Moody’s analytics chief economist Mark Zandi warned in December that with the corporate debt reaching $13 trillion, or about 100 percent of GDP, it had become a threat to China’s “financial system and the broader economy.”
Chinese companies issued $1.4 trillion of new corporate bond debt in 2019, with 90.5 percent of cash raised by state-owned enterprises (SOEs). Because of international investor confidence that Beijing would bailout its SOEs, an increasing amount of China bonds were issued offshore and denominated in U.S. dollars to get lower interest rates.
With economic growth falling to its lowest rate in three decades and Enodo Economics reporting that China suffered net capital outflow of -$748 billion, 4.9 percent of Chinese privately-owned enterprises (POEs) defaulted on their bond debt in 2019. But In a real shock to investors, $2.9 billion of the $18.6 billion of defaults were “dollar bonds.”
The highest profile default was the collapse in late November of the Tianjin city-backed commodities trader Tewoo Group. The company defaulted on $2.05 billion in debt, including $300 million of dollar bonds sold mostly to international investors.
The South China Morning Post reported that the rapid spread of the coronavirus across China has put added pressure on Chinese “dollar bond” issuers, making it extremely difficult for POEs and SOEs to raise new cash or convince bondholders to rollover their U.S. dollar debt repayments.
S&P Ratings analyst Chang Li commented that even if the Chinese regime successfully controls COVID-19, the global virus spread could still have secondary impacts to Chinese companies.

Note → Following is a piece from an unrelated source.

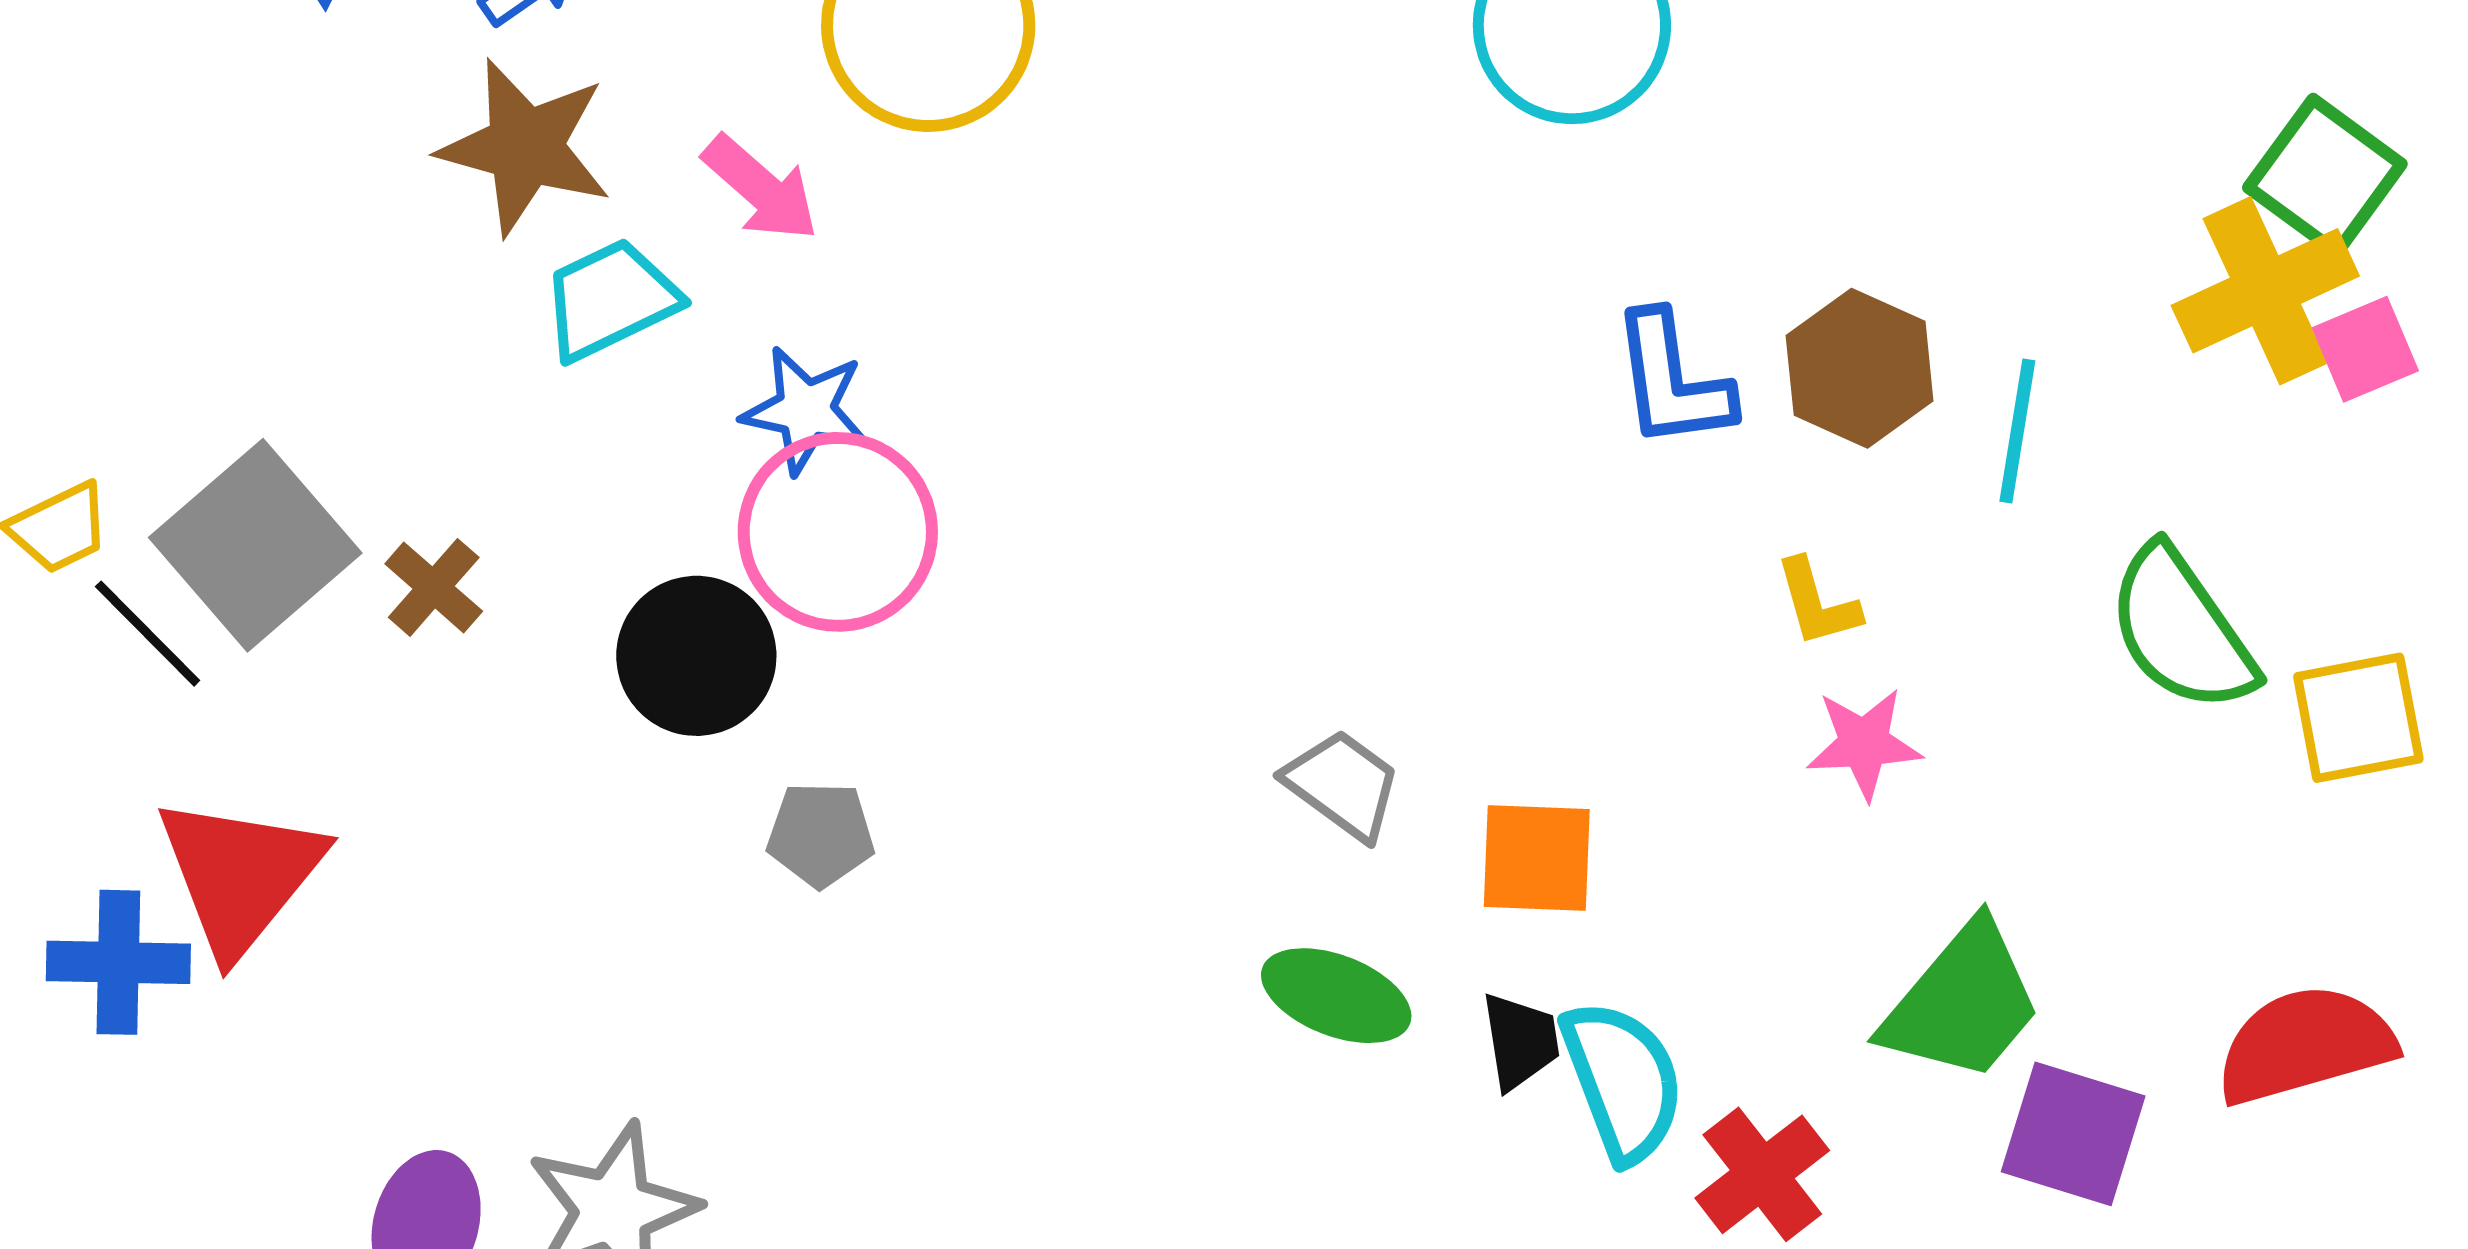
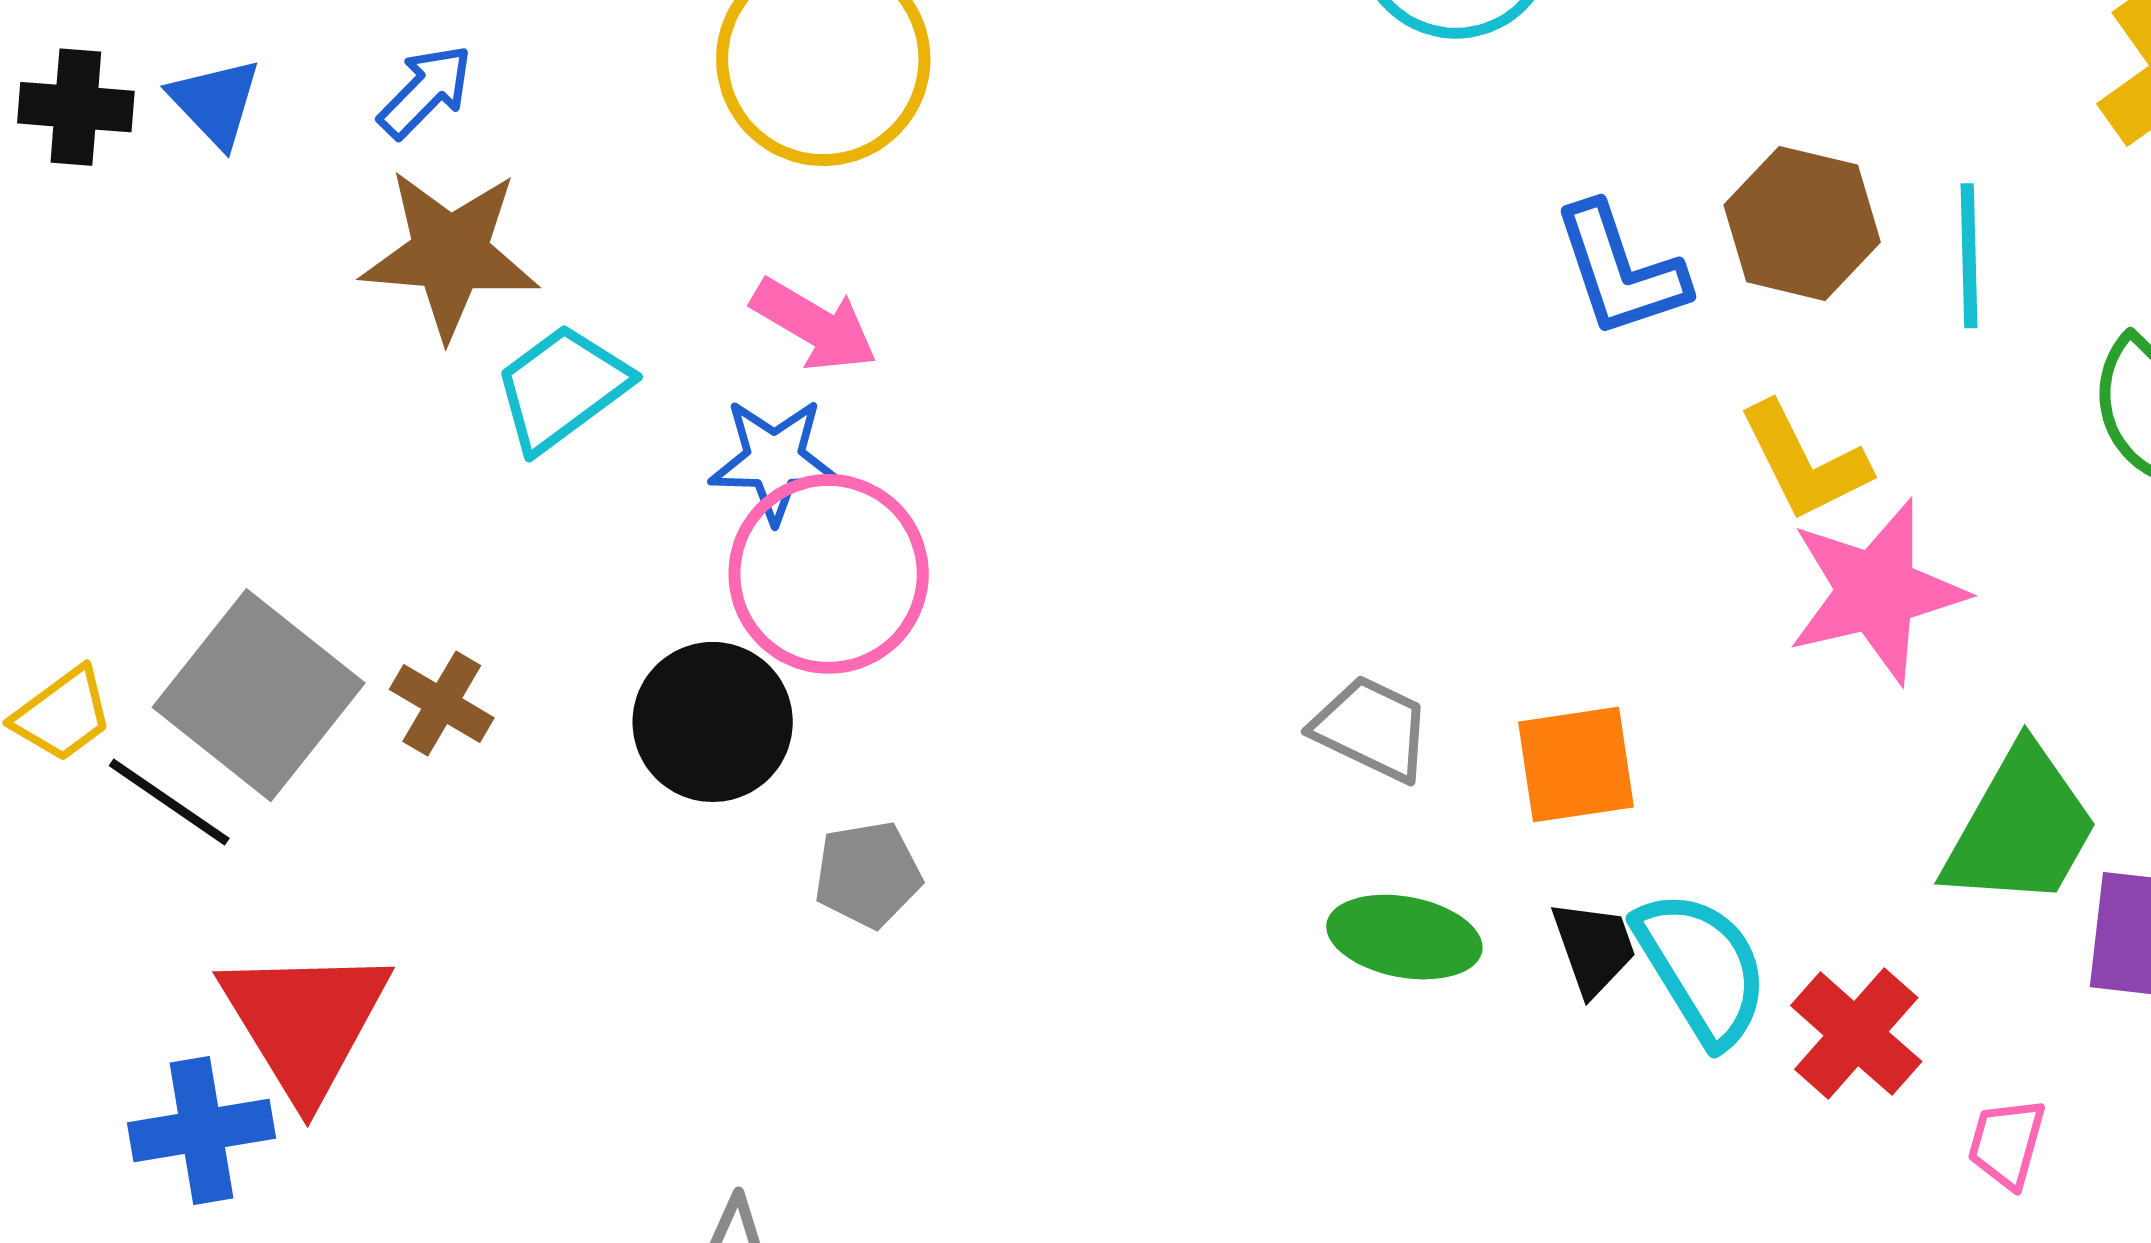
pink arrow: (761, 188) -> (814, 325), moved
yellow L-shape: (1817, 603) -> (1804, 462), size x1.4
pink star: (1864, 744) -> (1876, 591), size x1.6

He warned: “The outbreak could pose a challenge to the cash flow and liquidity [of Chinese firms] at least in the first half of this year.”
China ran large current account surpluses for the last 20 years. But prior to the COVID-19 outbreak, the surplus had shrunk from 10.12 percent of GDP in 2007 to 1.26 percent last year. China ran a $7.1 billion trade deficit in January and February, its first monthly deficits since 2012. Chinese import demand was strong for medical supplies and raw materials to make safety masks and hospital beds, but exports shriveled with factories closed and tens of millions of people quarantined.
“If the virus lingers longer than expected, the economy will take a sharp hit, and Beijing will be in the awkward position of finding ways to inject larger stimulus measures without leading to more debt problems down the road,” said Andrew Collier, managing director at Hong Kong’s Orient Capital Research.
Bloomberg reported that $8.6 billion of China’s highest-stressed company’s offshore dollar bonds are maturing in 2020, with about $2.1 billion coming due in March. With world stock and lower quality corporate bond markets crashing on March 12, there is seems little hope that the Chinese regime will organize a last-minute bail-out.